Zum Buch:
Kakao, einst die kostbare „Speise der Götter“, heute im wahrsten des Wortes in aller Munde, ohne dass wir uns Gedanken darüber machen, welchen Preis unsere Süßigkeiten tatsächlich haben, und zwar vor allem für andere. Die amerikanische Autorin Tara Sullivan nimmt sich in ihrem aufwühlenden Jugendbuch The bitter Side of Sweet dem Thema moderner Arbeitssklaverei in Westafrika an. Weil es eindringlich und direkt Kinderarbeit und die aktuellen, unglaublichen Missstände auf Kakaoplantagen in Côte d’Ivoire und Ghana zum Thema macht, ist es ein schonungsloses Buch, das einem noch lange nachgeht.
Nun zur erzählten Geschichte: In Mali herrscht mal wieder eine langanhaltende Dürre, so dass in vielen Familien nicht mehr alle satt werden. So kommt es, dass Amadou und sein jüngerer Bruder Seydou von den Großeltern auf den Weg ins Nachbarland geschickt werden, um ein Jahr lang auf einer Plantage zu arbeiten. Als die Handlung aus Sicht des Icherzählers Amadou einsetzt, sind allerdings schon zwei Jahre vergangen, und Geld haben die Brüder noch keines gesehen. Ein früher Fluchtversuch scheiterte, und so hat es sich Amadou zur Aufgabe gemacht, nicht mehr nachzudenken, nicht mehr zu hadern, sondern seinen für diese Arbeit viel zu jungen Bruder zu beschützen, für ihn mit zu ernten und das Tagessoll zu erfüllen, so dass abends beide wenigstens etwas zu essen bekommen. Mit ihnen arbeiten noch andere Jungs unter denselben menschenunwürdigen Bedingungen. Kontakt oder gar Solidarität gibt es untereinander allerdings kaum, jeder versucht, so gut es eben geht zu überleben. Die Aufseher verbreiten Angst und Schrecken.
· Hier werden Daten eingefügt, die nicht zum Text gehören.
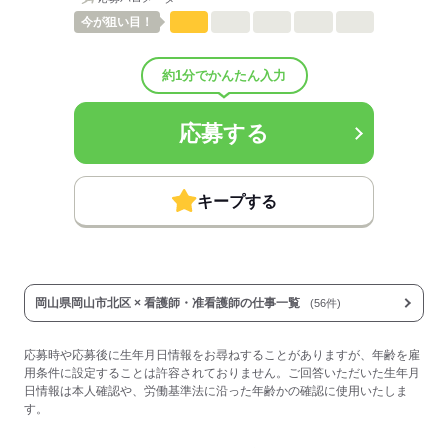
■退職金制度：有（勤続3年以上）
■退職金制度備考：
今が
狙い目！
■その他手当：
地域手当7,149円～8,652円
約1分でかんたん入力
住居手当あり
■受動喫煙防止措置：
敷地内禁煙
応募する
応募する
キープする
岡山県岡山市北区 × 看護師・准看護師の仕事一覧
(56件)
応募時や応募後に生年月日情報をお尋ねすることがありますが、年齢を雇
用条件に設定することは許容されておりません。ご回答いただいた生年月
日情報は本人確認や、労働基準法に沿った年齢かの確認に使用いたしま
す。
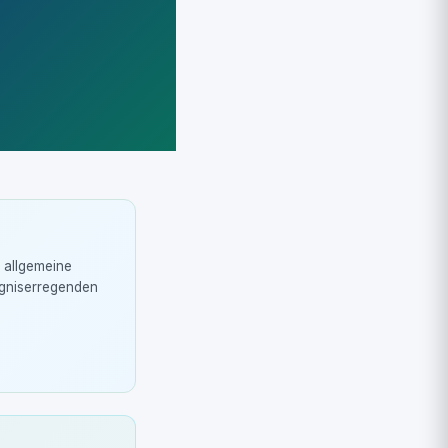
r allgemeine
rgniserregenden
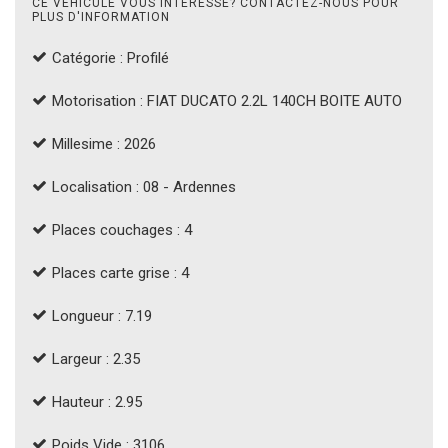
CE VÉHICULE VOUS INTÉRESSE? CONTACTEZ-NOUS POUR
PLUS D'INFORMATION
Catégorie : Profilé
Motorisation : FIAT DUCATO 2.2L 140CH BOITE AUTO
Millesime : 2026
Localisation : 08 - Ardennes
Places couchages : 4
Places carte grise : 4
Longueur : 7.19
Largeur : 2.35
Hauteur : 2.95
Poids Vide : 3106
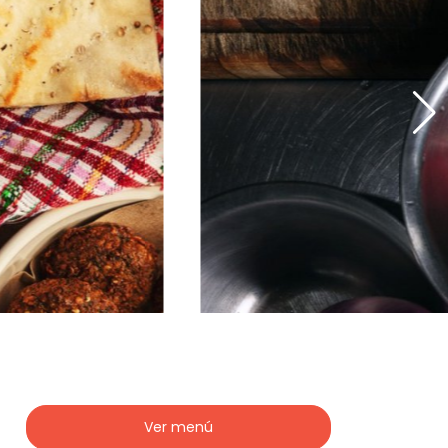
Ver menú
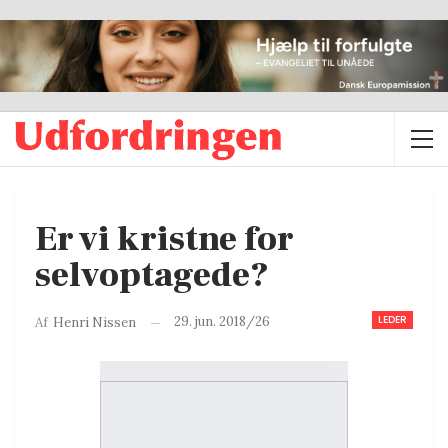
Er vi kristne for
selvoptagede?
LEDER
29. jun. 2018/26
Af
Henri Nissen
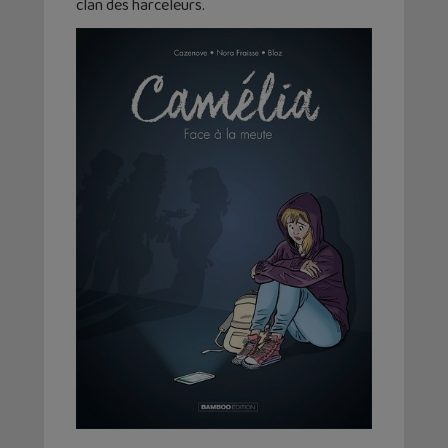
clan des harceleurs.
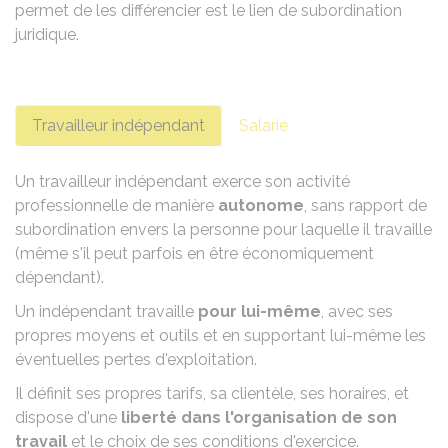
permet de les différencier est le lien de subordination
juridique.
Travailleur indépendant
Salarié
Un travailleur indépendant exerce son activité
professionnelle de manière
autonome
, sans rapport de
subordination envers la personne pour laquelle il travaille
(même s'il peut parfois en être économiquement
dépendant).
Un indépendant travaille
pour lui-même
, avec ses
propres moyens et outils et en supportant lui-même les
éventuelles pertes d'exploitation.
Il définit ses propres tarifs, sa clientèle, ses horaires, et
dispose d'une
liberté dans l'organisation de son
travail
et le choix de ses conditions d'exercice.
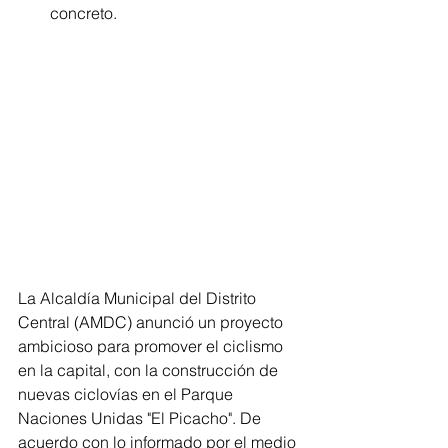
concreto.
La Alcaldía Municipal del Distrito 
Central (AMDC) anunció un proyecto 
ambicioso para promover el ciclismo 
en la capital, con la construcción de 
nuevas ciclovías en el Parque 
Naciones Unidas "El Picacho". De 
acuerdo con lo informado por el medio 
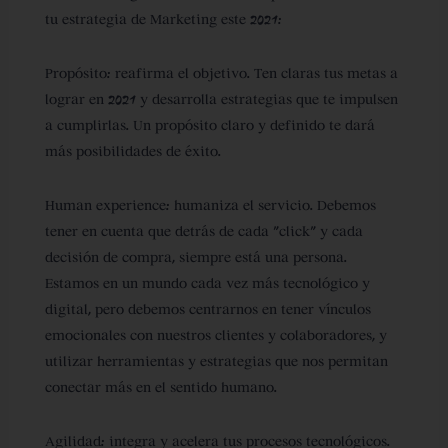
tu estrategia de Marketing este 2021:
Propósito:
reafirma el objetivo. Ten claras tus metas a
lograr en 2021 y desarrolla estrategias que te impulsen
a cumplirlas. Un propósito claro y definido te dará
más posibilidades de éxito.
Human experience:
humaniza el servicio. Debemos
tener en cuenta que detrás de cada “click” y cada
decisión de compra, siempre está una persona.
Estamos en un mundo cada vez más tecnológico y
digital, pero debemos centrarnos en tener vínculos
emocionales con nuestros clientes y colaboradores, y
utilizar herramientas y estrategias que nos permitan
conectar más en el sentido humano.
Agilidad:
integra y acelera tus procesos tecnológicos.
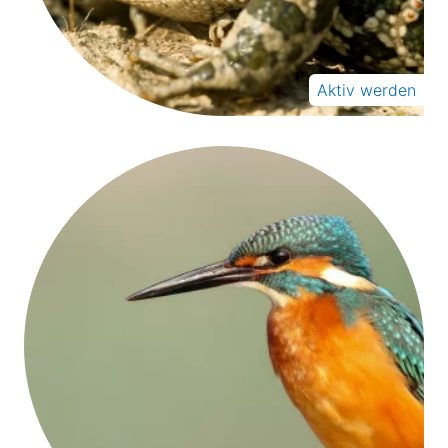
Aktiv werden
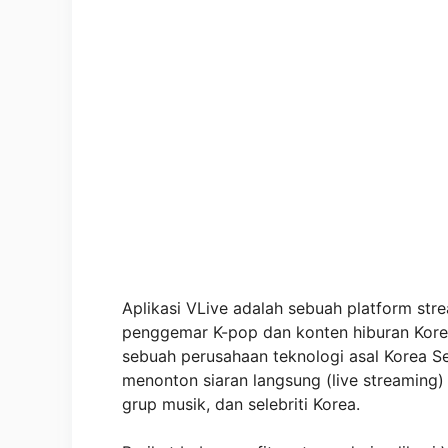
Aplikasi VLive adalah sebuah platform str
penggemar K-pop dan konten hiburan Korea
sebuah perusahaan teknologi asal Korea 
menonton siaran langsung (live streaming)
grup musik, dan selebriti Korea.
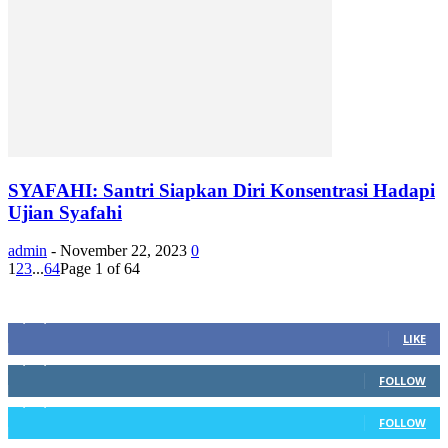
SYAFAHI: Santri Siapkan Diri Konsentrasi Hadapi
Ujian Syafahi
admin
-
November 22, 2023
0
1
2
3
...
64
Page 1 of 64
Sosial Media
1,200,234
Fans
LIKE
1,102,345
Followers
FOLLOW
1,004,523
Followers
FOLLOW
4,500,345
Subscribers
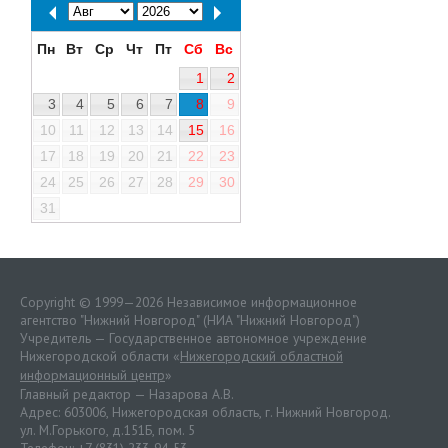
Пн
Вт
Ср
Чт
Пт
Сб
Вс
1
2
3
4
5
6
7
8
9
10
11
12
13
14
15
16
17
18
19
20
21
22
23
24
25
26
27
28
29
30
31
Copyright © 1999—2026 Независимое информационное
агентство "Нижний Новгород" (НИА "Нижний Новгород")
Учредитель — Государственное автономное учреждение
Нижегородской области «
Нижегородский областной
информационный центр
»
Главный редактор — Назарова А.В.
Адрес: 603006, Нижегородская область, г. Нижний Новгород.
ул. М.Горького, д.151Б, пом. 5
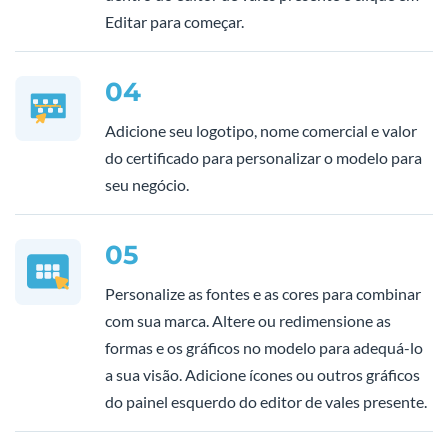
Editar para começar.
04
Adicione seu logotipo, nome comercial e valor
do certificado para personalizar o modelo para
seu negócio.
05
Personalize as fontes e as cores para combinar
com sua marca. Altere ou redimensione as
formas e os gráficos no modelo para adequá-lo
a sua visão. Adicione ícones ou outros gráficos
do painel esquerdo do editor de vales presente.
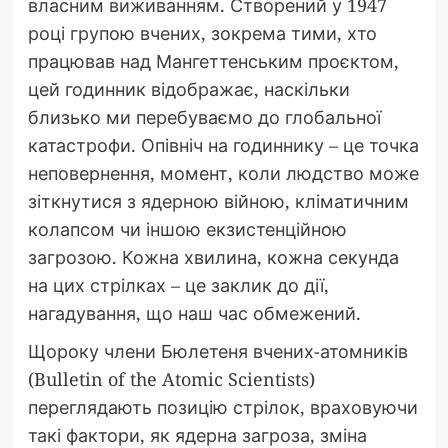
власним виживанням. Створений у 1947
році групою вчених, зокрема тими, хто
працював над Мангеттенським проєктом,
цей годинник відображає, наскільки
близько ми перебуваємо до глобальної
катастрофи. Опівніч на годиннику – це точка
неповернення, момент, коли людство може
зіткнутися з ядерною війною, кліматичним
колапсом чи іншою екзистенційною
загрозою. Кожна хвилина, кожна секунда
на цих стрілках – це заклик до дії,
нагадування, що наш час обмежений.
Щороку члени Бюлетеня вчених-атомників
(Bulletin of the Atomic Scientists)
переглядають позицію стрілок, враховуючи
такі фактори, як ядерна загроза, зміна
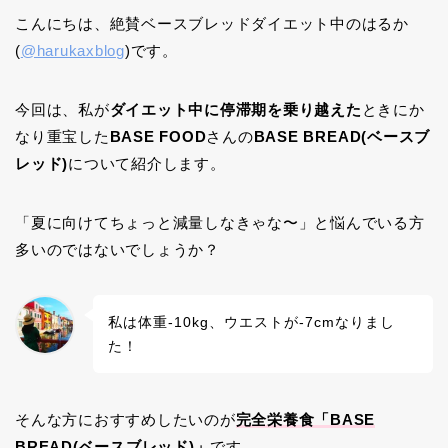
こんにちは、絶賛ベースブレッドダイエット中のはるか
(
@harukaxblog
)です。
今回は、私が
ダイエット中に停滞期を乗り越えた
ときにか
なり重宝した
BASE FOOD
さんの
BASE BREAD(ベースブ
レッド)
について紹介します。
「夏に向けてちょっと減量しなきゃな〜」と悩んでいる方
多いのではないでしょうか？
私は体重-10kg、ウエストが-7cmなりまし
た！
そんな方におすすめしたいのが
完全栄養食「BASE
BREAD(ベースブレッド)」
です。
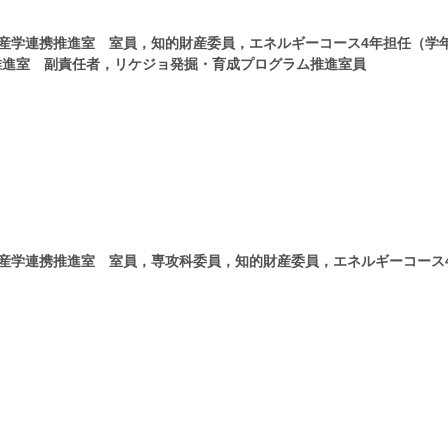
産学連携推進室 室員，知的財産委員，エネルギーコース4年担任（学
野）推進室 副責任者，リケジョ発掘・育成プログラム推進室員
産学連携推進室 室員，専攻科委員，知的財産委員，エネルギーコース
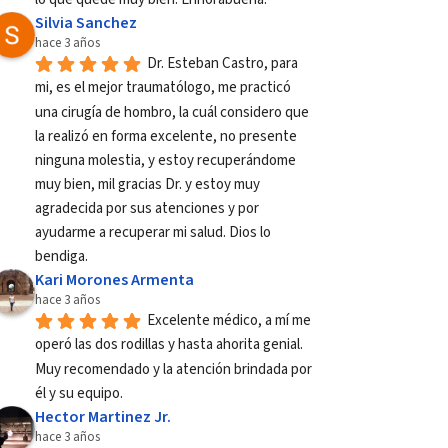
Silvia Sanchez
hace 3 años
Dr. Esteban Castro, para 
mi, es el mejor traumatólogo, me practicó 
una cirugía de hombro, la cuál considero que 
la realizó en forma excelente, no presente 
ninguna molestia, y estoy recuperándome 
muy bien, mil gracias Dr. y estoy muy 
agradecida por sus atenciones y por 
ayudarme a recuperar mi salud. Dios lo 
bendiga.
Kari Morones Armenta
hace 3 años
Excelente médico, a mí me 
operó las dos rodillas y hasta ahorita genial. 
Muy recomendado y la atención brindada por 
él y su equipo.
Hector Martinez Jr.
hace 3 años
Bewegung kommt in diesen tristen Arbeitsalltag, als Khadija auf die Plantage gebracht wird. Das Mädchen ist rebellisch, wehrhaft und offenbar nicht an körperliche Arbeit gewöhnt. Auch ihr Fluchtversuch misslingt und hat grausame Bestrafungen der Aufseher zur Folge. Amadou ist von der „Wildkatze“ einerseits fasziniert, andererseits auch auf der Hut, weil er in diesen neuen Konfliktherd auf der Farm nicht hineingezogen werden will. Er weiß ja, wie sinnlos diese Fluchtversuche sind und hat sich mit seinem Schicksal abgefunden. Eigentlich …
Erst der Unfall seines kleinen Bruders, den zu beschützen seine Lebensaufgabe geworden ist, macht ihm klar, dass sie doch alles auf eine Karte setzen müssen, um von der Plantage wegzukommen. Und damit beginnt eine packende Road Novel.
Tara Sullivan hat einen erschütternden und wichtigen Jugendroman über heutige Arbeitsbedingungen im globalen Süden geschrieben. In klarer, authentischer Sprache lässt uns die Autorin durch die Augen ihres 15-jährigen Protagonisten tief in den brutalen Arbeitsalltag von geschätzten 1,56 Millionen Kindersklaven blicken, einen Alltag, der für uns fast unvorstellbar ist. Das im Peter Hammer-Verlag erschienene Buch erinnert an die Wichtigkeit von Lieferkettengesetzen und weltweitem Arbeitsschutz, besonders für Kinder, auf den wir mit unseren Kaufentscheidungen jeden Tag Einfluss nehmen können.
Man braucht nicht politisch engagiert zu sein, um dieses unglaublich spannende Jugendbuch über Mut, Freundschaft und globale Gerechtigkeit mit großem Gewinn zu lesen – aber vielleicht wird man es danach.